"Nostro figlio è stato ammazzato due volte": Carlo Pisco e Gioia Parboni, non riescono a trattenere le lacrime quando parlano del loro Mario,
«Nostro figlio è stato ammazzato due volte: quando ha finito di
respirare in quella sala di rianimazione al Cardarelli e quando i
magistrati hanno deciso di archiviare il caso senza trovare nessun
colpevole. Vogliamo che si indaghi, solo questo». Carlo Pisco e Gioia
Parboni, non riescono a trattenere le lacrime quando parlano del loro
Mario, morto a 17 anni in un incidente stradale in via Pietro
Castellino il 16 giugno 2011. Per il pm il caso è da archiviare:
«Nessun colpevole».
La sua fine senza risposte ha devastato quella famiglia. La sorella
19enne non riesce più a dormire nella camera che condivideva Mario.
Passa ogni notte sul divano con la madre e deve andare in terapia.
Anche il padre è in cura da uno psicologo: «Se non faranno giustizia
loro, sono disposto a farmela da solo», dice.
Ma per Carlo e Gioia, che in questi anni hanno indagato su quella
fine, ci sono troppe cose che non vanno. A partire dalla ricostruzione
dell’incidente.
Mario viaggiava su uno scooter 200, che non poteva guidare, in via
Castellino, quando è stato travolto da un’auto. Secondo la polizia
municipale l’automobilista, una donna, ha effettuato regolarmente la
manovra per svoltare e il motorino si è schiantato contro la sua
macchina. Secondo i genitori l’auto ha girato all’improvviso, mentre
lo scooter le era di fianco. A dimostrarlo la marmitta danneggiata nel
punto di impatto: «Se si fosse schiantato come dicono, doveva rompersi
la parte anteriore della moto».
La seconda anomalia, a giudizio dei genitori della vittima, riguarda i
rilievi che sono stati fatti subito dopo l’incidente avvenuto intorno
alle 17. «L’auto è stata spostata. La persona che la guidava è potuta
tornare tranquillamente a casa, per poi presentarsi, alle 21, quattro
ore dopo, in ospedale per i test su alcol e droga».

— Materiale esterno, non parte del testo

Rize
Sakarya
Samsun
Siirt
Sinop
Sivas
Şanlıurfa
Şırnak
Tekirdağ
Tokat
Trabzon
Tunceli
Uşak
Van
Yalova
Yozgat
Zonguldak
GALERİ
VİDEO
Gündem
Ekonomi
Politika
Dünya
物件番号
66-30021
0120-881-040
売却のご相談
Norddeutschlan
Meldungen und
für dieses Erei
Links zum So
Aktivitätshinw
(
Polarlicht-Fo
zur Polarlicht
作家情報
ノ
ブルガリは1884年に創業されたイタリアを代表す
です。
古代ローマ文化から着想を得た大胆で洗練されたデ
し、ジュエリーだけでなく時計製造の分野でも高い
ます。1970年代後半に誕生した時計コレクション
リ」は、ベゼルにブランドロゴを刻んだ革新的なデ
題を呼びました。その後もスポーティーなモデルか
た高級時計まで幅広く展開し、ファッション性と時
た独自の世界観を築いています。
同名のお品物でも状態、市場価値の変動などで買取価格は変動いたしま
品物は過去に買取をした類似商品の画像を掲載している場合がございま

Nel dossier che la famiglia Pisco ha presentato in Procura c’è anche
una denuncia al titolare della lavanderia dove lavorava il 17enne,
che, quel giorno, gli aveva affidato la moto che non poteva guidare.
L’imprenditore ha negato che il ragazzo lavorasse nella sua bottega.
«Anche su questo particolare – dicono i genitori – Non si è indagato.
C’è stata una fretta eccessiva nel voler chiudere il caso».
L’ultima anomalia riguarda l’ospedale Cardarelli, dove il 17enne è
arrivato già intubato. Appena giunto in ospedale è stato trasferito in
terapia intensiva. «Aveva un’emorragia, perdeva sangue. Ma i medici
nulla hanno fatto per capire dove intervenire. In quell’ora non è
stata chiesta alcuna consulenza chirurgica. Nessuno si è accorto che
il fegato di mio figlio era spappolato. Lo hanno lasciato morire,
minuto dopo minuto, aspettando semplicemente che egli versasse tutto
il suo sangue. Lo hanno scoperto dall’autopsia dove emerge che Mario
quel giorno era sobrio e non sotto l’effetto di sostanze e che
indossava il casco».
«La verità – dice mamma Gioia – è che Mario è la vittima, vittima
della strada, vittima dell’indifferenza, vittima delle istituzioni. Il
suo sangue però grida – dice – come quello di tutte le vittime, perché
non ci sono vittime di serie B, e la sua morte si poteva evitare. La
sua morte deve costituire un precedente affinché questo non accada
più. Ecco perché abbiamo querelato quelli che riteniamo i
responsabili. Se loro si assumono le loro responsabilità, allora la
morte di Mario avrà salvato tanti giovani».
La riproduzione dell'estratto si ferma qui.